** WHAT YOU ARE ASKED TO DO **
Every line in the listing below that holds the word "oder" should be returned.

** DATA SECTION **

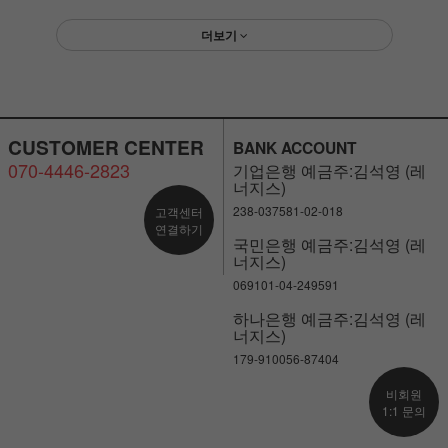
더보기
CUSTOMER CENTER
BANK ACCOUNT
070-4446-2823
기업은행 예금주:김석영 (레
너지스)
238-037581-02-018
고객센터
연결하기
국민은행 예금주:김석영 (레
너지스)
069101-04-249591
하나은행 예금주:김석영 (레
너지스)
179-910056-87404
비회원
1:1 문의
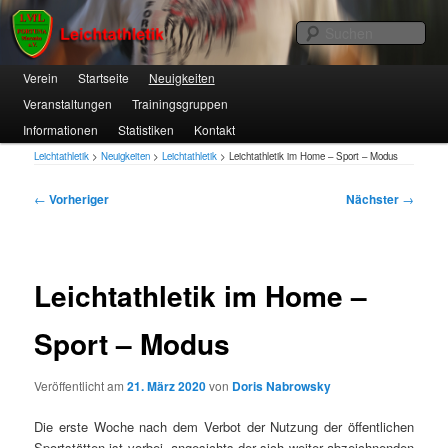
1. VfL FORTUNA Marzahn e.V.
Suc
Hauptmenü
Verein
Zum
Startseite
Neuigkeiten
Veranstaltungen
Trainingsgruppen
primären
Leichtathletik
Informationen
Statistiken
Kontakt
Inhalt
Leichtathletik
>
Neuigkeiten
>
Leichtathletik
>
Leichtathletik im Home – Sport – Modus
springen
Beitragsnavigation
←
Vorheriger
Nächster
→
Leichtathletik im Home –
Sport – Modus
Veröffentlicht am
21. März 2020
von
Doris Nabrowsky
Die erste Woche nach dem Verbot der Nutzung der öffentlichen
Sportstätten ist vorbei, angesichts der sich weiter abzeichnenden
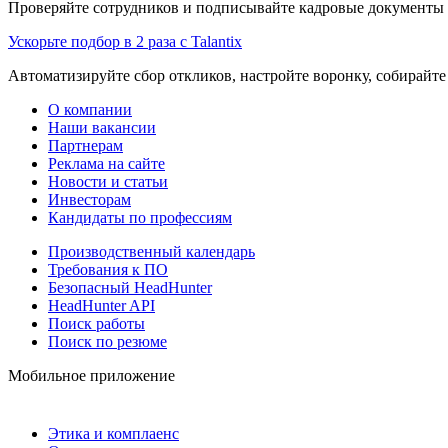
Проверяйте сотрудников и подписывайте кадровые документы 
Ускорьте подбор в 2 раза с Talantix
Автоматизируйте сбор откликов, настройте воронку, собирайте
О компании
Наши вакансии
Партнерам
Реклама на сайте
Новости и статьи
Инвесторам
Кандидаты по профессиям
Производственный календарь
Требования к ПО
Безопасный HeadHunter
HeadHunter API
Поиск работы
Поиск по резюме
Мобильное приложение
Этика и комплаенс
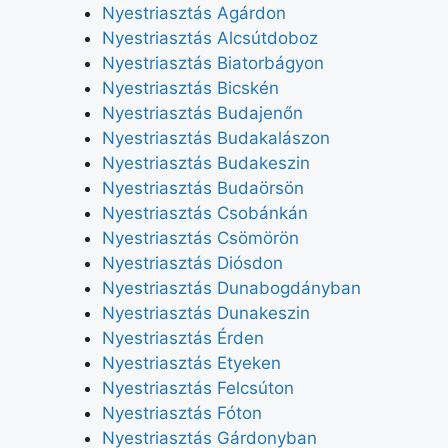
Nyestriasztás Agárdon
Nyestriasztás Alcsútdoboz
Nyestriasztás Biatorbágyon
Nyestriasztás Bicskén
Nyestriasztás Budajenőn
Nyestriasztás Budakalászon
Nyestriasztás Budakeszin
Nyestriasztás Budaörsön
Nyestriasztás Csobánkán
Nyestriasztás Csömörön
Nyestriasztás Diósdon
Nyestriasztás Dunabogdányban
Nyestriasztás Dunakeszin
Nyestriasztás Érden
Nyestriasztás Etyeken
Nyestriasztás Felcsúton
Nyestriasztás Fóton
Nyestriasztás Gárdonyban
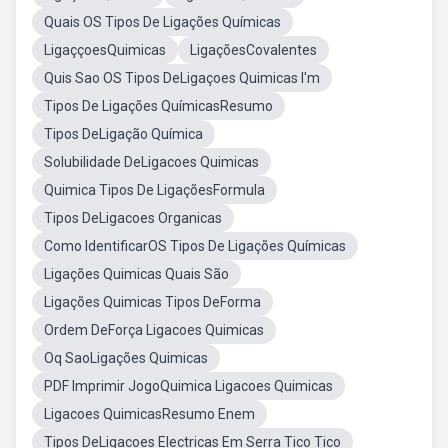
Quais OS Tipos De Ligações Químicas
LigaççoesQuimicas
LigaçõesCovalentes
Quis Sao OS Tipos DeLigaçoes Quimicas I'm
Tipos De Ligações QuímicasResumo
Tipos DeLigação Química
Solubilidade DeLigacoes Quimicas
Quimica Tipos De LigaçõesFormula
Tipos DeLigacoes Organicas
Como IdentificarOS Tipos De Ligações Químicas
Ligações Quimicas Quais São
Ligações Quimicas Tipos DeForma
Ordem DeForça Ligacoes Quimicas
Oq SaoLigações Quimicas
PDF Imprimir JogoQuimica Ligacoes Quimicas
Ligacoes QuimicasResumo Enem
Tipos DeLigacoes Electricas Em Serra Tico Tico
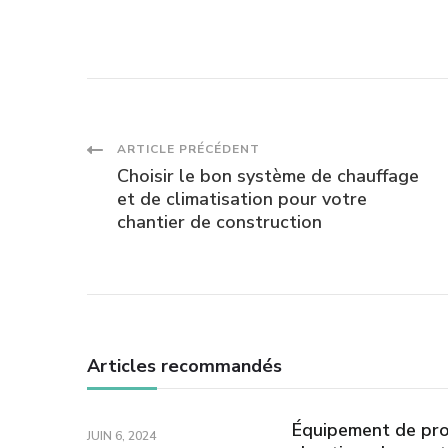
Navigation
ARTICLE PRÉCÉDENT
Choisir le bon système de chauffage
des
et de climatisation pour votre
chantier de construction
articles
Articles recommandés
Équipement de prot
JUIN 6, 2024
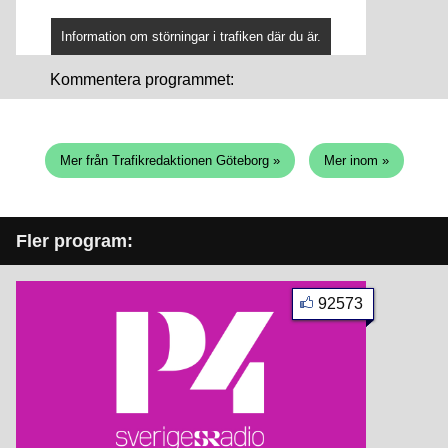
Information om störningar i trafiken där du är.
Kommentera programmet:
Mer från Trafikredaktionen Göteborg »
Mer inom »
Fler program:
92573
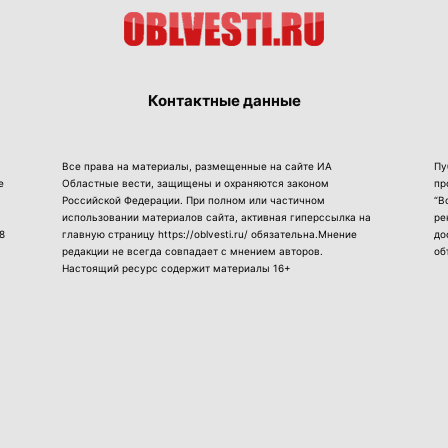
Контактные данные
Все права на материалы, размещенные на сайте ИА
Пу
е
Областные вести, защищены и охраняются законом
пр
Российской Федерации. При полном или частичном
“В
использовании материалов сайта, активная гиперссылка на
ре
8
главную страницу https://oblvesti.ru/ обязательна.Мнение
до
редакции не всегда совпадает с мнением авторов.
об
Настоящий ресурс содержит материалы 16+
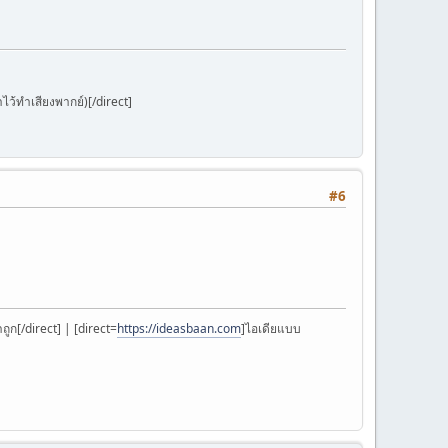
ว้ทำเสียงพากย์)[/direct]
#6
ูก[/direct] | [direct=
https://ideasbaan.com
]ไอเดียแบบ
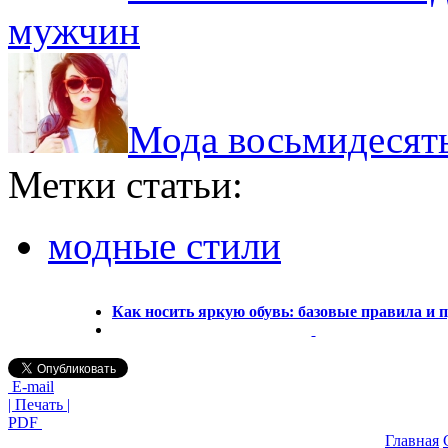
мужчин
Мода восьмидесяты
Метки статьи:
модные стили
Как носить яркую обувь: базовые правила и
E-mail
| Печать |
PDF
Главная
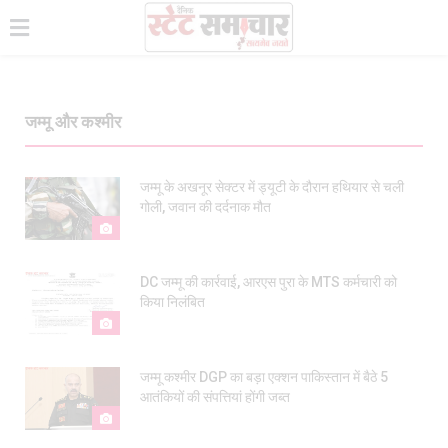
जम्मू और कश्मीर
जम्मू के अखनूर सेक्टर में ड्यूटी के दौरान हथियार से चली
गोली, जवान की दर्दनाक मौत
DC जम्मू की कार्रवाई, आरएस पुरा के MTS कर्मचारी को
किया निलंबित
जम्मू कश्मीर DGP का बड़ा एक्शन पाकिस्तान में बैठे 5
आतंकियों की संपत्तियां होंगी जब्त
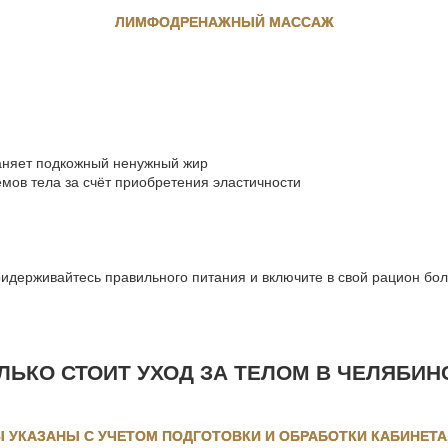
ЛИМФОДРЕНАЖНЫЙ
МАССАЖ
раняет подкожный ненужный жир
мов тела за счёт приобретения эластичности
идерживайтесь правильного питания и включите в свой рацион бо
ЛЬКО СТОИТ УХОД ЗА ТЕЛОМ В ЧЕЛЯБИН
 УКАЗАНЫ С УЧЕТОМ ПОДГОТОВКИ И ОБРАБОТКИ КАБИНЕТА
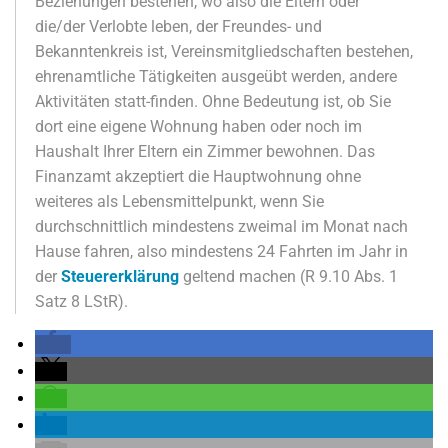
Beziehungen bestehen, wo also die Eltern oder
die/der Verlobte leben, der Freundes- und
Bekanntenkreis ist, Vereinsmitgliedschaften bestehen,
ehrenamtliche Tätigkeiten ausgeübt werden, andere
Aktivitäten statt-finden. Ohne Bedeutung ist, ob Sie
dort eine eigene Wohnung haben oder noch im
Haushalt Ihrer Eltern ein Zimmer bewohnen. Das
Finanzamt akzeptiert die Hauptwohnung ohne
weiteres als Lebensmittelpunkt, wenn Sie
durchschnittlich mindestens zweimal im Monat nach
Hause fahren, also mindestens 24 Fahrten im Jahr in
der
Steuererklärung
geltend machen (R 9.10 Abs. 1
Satz 8 LStR).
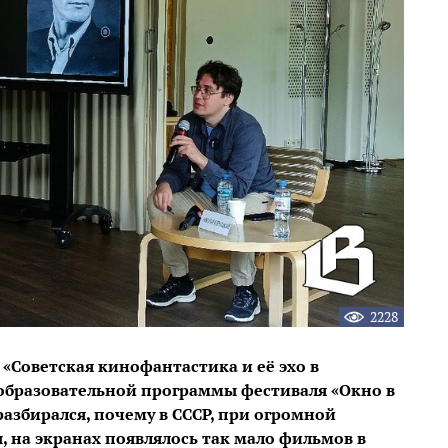
2228
«Советская кинофантастика и её эхо в
образовательной программы фестиваля «Окно в
азбирался, почему в СССР, при огромной
 на экранах появлялось так мало фильмов в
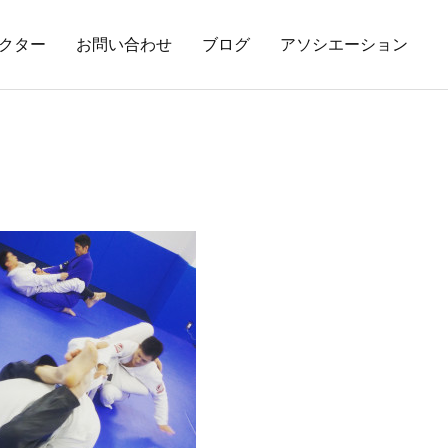
クター
お問い合わせ
ブログ
アソシエーション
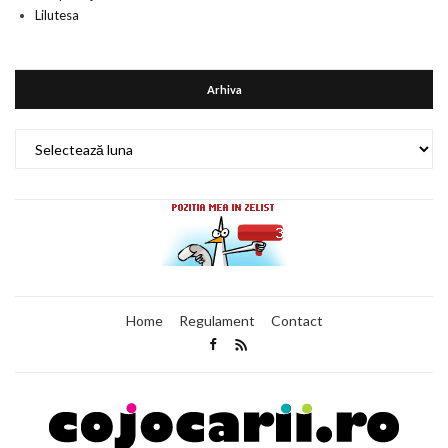
Lilutesa
Arhiva
Arhiva
Home
Regulament
Contact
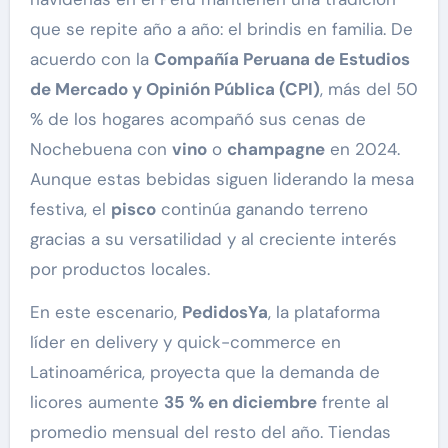
que se repite año a año: el brindis en familia. De
acuerdo con la
Compañía Peruana de Estudios
de Mercado y Opinión Pública (CPI)
, más del 50
% de los hogares acompañó sus cenas de
Nochebuena con
vino
o
champagne
en 2024.
Aunque estas bebidas siguen liderando la mesa
festiva, el
pisco
continúa ganando terreno
gracias a su versatilidad y al creciente interés
por productos locales.
En este escenario,
PedidosYa
, la plataforma
líder en delivery y quick-commerce en
Latinoamérica, proyecta que la demanda de
licores aumente
35 % en diciembre
frente al
promedio mensual del resto del año. Tiendas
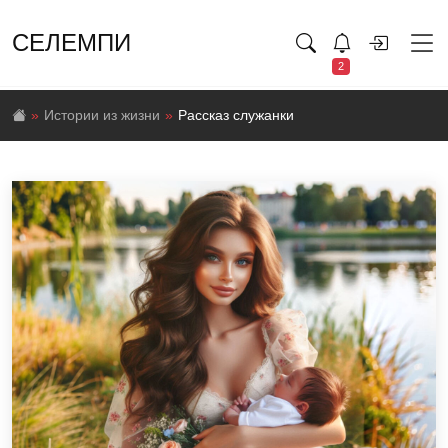
СЕЛЕМПИ
2
Истории из жизни
Рассказ служанки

** ANSWER TO THIS EXERCISE **
Beziehungen bestehen, wo also die Eltern oder
dort eine eigene Wohnung haben oder noch im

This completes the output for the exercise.